Exercise
After locating the line with "Basiscursus Fotografie" in the data that follows, return it and every later line exactly, up to and including the line with "entraba en acción un sencillo algoritmo. Para".

[Recorded data]
-- Opening Marker --
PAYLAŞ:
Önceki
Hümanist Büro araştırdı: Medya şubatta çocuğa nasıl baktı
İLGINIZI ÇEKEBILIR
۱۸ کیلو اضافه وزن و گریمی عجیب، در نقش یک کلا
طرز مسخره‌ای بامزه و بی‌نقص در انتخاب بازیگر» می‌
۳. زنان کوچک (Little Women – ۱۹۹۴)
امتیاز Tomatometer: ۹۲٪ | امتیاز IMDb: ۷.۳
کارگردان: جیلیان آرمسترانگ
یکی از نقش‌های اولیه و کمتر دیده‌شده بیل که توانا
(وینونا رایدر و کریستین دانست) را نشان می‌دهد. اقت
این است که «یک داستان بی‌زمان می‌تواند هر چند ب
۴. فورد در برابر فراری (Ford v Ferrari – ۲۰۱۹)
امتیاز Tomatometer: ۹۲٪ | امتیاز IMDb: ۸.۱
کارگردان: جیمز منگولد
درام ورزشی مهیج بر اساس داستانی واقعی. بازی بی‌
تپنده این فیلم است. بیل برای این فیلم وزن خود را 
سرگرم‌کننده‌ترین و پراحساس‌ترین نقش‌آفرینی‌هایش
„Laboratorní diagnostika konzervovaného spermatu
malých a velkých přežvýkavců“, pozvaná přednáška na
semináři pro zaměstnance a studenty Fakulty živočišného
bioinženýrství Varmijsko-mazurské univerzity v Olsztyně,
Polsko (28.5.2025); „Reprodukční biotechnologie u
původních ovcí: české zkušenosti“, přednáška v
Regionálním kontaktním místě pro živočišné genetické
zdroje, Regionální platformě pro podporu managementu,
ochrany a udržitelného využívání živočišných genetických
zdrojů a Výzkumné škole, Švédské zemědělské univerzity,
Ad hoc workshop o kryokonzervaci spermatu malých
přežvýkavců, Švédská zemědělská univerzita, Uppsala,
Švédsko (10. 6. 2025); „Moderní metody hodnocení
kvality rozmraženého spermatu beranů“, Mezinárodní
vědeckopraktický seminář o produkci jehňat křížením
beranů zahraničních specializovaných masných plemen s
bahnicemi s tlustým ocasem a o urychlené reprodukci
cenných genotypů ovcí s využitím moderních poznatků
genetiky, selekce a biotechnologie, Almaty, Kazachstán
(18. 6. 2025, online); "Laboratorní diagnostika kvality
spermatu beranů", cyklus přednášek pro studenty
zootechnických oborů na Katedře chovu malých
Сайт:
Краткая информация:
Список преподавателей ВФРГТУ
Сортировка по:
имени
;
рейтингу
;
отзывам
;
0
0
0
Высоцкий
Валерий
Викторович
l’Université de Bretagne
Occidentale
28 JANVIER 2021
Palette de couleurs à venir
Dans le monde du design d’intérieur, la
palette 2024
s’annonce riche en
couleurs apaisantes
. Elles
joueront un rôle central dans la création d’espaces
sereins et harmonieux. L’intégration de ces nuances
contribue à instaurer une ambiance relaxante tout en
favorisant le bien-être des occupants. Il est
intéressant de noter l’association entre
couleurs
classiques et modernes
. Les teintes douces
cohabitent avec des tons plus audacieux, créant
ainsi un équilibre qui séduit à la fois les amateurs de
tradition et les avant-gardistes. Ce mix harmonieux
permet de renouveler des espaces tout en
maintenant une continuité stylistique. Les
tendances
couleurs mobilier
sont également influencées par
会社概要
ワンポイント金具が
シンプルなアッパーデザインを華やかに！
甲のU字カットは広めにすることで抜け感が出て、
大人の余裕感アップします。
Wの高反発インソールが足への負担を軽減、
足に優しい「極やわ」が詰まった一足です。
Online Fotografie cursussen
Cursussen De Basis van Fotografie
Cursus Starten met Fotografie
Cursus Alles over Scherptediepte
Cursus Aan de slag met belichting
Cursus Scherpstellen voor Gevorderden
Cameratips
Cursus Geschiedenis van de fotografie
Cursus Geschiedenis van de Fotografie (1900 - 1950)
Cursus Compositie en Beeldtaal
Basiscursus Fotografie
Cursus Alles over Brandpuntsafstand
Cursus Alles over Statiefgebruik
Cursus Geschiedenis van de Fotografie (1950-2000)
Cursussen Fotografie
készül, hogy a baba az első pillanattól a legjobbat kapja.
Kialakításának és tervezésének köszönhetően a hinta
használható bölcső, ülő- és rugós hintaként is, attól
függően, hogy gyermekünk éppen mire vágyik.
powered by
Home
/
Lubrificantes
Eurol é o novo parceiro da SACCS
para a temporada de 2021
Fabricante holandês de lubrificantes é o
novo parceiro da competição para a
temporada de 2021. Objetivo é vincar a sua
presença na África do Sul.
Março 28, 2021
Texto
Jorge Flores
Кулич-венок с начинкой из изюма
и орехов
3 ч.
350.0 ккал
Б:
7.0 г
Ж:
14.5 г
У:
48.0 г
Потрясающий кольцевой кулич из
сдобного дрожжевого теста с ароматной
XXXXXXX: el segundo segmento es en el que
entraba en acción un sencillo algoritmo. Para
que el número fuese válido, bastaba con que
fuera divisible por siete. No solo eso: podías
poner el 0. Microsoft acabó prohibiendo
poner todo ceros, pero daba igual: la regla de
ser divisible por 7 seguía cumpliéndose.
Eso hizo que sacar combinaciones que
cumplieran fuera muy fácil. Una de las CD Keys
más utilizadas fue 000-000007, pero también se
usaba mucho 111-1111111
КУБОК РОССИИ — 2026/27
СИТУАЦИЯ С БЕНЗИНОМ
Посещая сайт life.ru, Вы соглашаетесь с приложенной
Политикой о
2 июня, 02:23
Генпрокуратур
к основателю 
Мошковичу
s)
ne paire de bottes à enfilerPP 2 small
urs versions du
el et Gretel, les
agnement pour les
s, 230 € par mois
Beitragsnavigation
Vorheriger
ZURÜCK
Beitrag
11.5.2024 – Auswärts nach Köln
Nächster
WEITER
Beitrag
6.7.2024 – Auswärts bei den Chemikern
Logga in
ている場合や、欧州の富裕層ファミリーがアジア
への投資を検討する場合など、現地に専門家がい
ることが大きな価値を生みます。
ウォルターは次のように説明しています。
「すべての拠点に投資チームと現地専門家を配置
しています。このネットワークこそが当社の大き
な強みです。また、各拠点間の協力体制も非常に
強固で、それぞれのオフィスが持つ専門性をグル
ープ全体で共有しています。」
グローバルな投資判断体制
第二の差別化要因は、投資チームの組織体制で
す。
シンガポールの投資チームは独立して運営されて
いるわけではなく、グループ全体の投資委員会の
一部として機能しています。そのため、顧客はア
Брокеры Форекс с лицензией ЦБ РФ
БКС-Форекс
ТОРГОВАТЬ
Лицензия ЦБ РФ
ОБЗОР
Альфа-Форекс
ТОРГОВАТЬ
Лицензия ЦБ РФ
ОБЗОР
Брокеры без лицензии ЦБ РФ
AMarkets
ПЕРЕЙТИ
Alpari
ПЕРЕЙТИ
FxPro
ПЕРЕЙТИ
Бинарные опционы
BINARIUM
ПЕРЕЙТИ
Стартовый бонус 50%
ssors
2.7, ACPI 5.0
-- Closing Marker --
Solution for this task
Basiscursus Fotografie
Cursus Alles over Brandpuntsafstand
Cursus Alles over Statiefgebruik
Cursus Geschiedenis van de Fotografie (1950-2000)
Cursussen Fotografie
készül, hogy a baba az első pillanattól a legjobbat kapja.
Kialakításának és tervezésének köszönhetően a hinta
használható bölcső, ülő- és rugós hintaként is, attól
függően, hogy gyermekünk éppen mire vágyik.
powered by
Home
/
Lubrificantes
Eurol é o novo parceiro da SACCS
para a temporada de 2021
Fabricante holandês de lubrificantes é o
novo parceiro da competição para a
temporada de 2021. Objetivo é vincar a sua
presença na África do Sul.
Março 28, 2021
Texto
Jorge Flores
Кулич-венок с начинкой из изюма
и орехов
3 ч.
350.0 ккал
Б:
7.0 г
Ж:
14.5 г
У:
48.0 г
Потрясающий кольцевой кулич из
сдобного дрожжевого теста с ароматной
XXXXXXX: el segundo segmento es en el que
entraba en acción un sencillo algoritmo. Para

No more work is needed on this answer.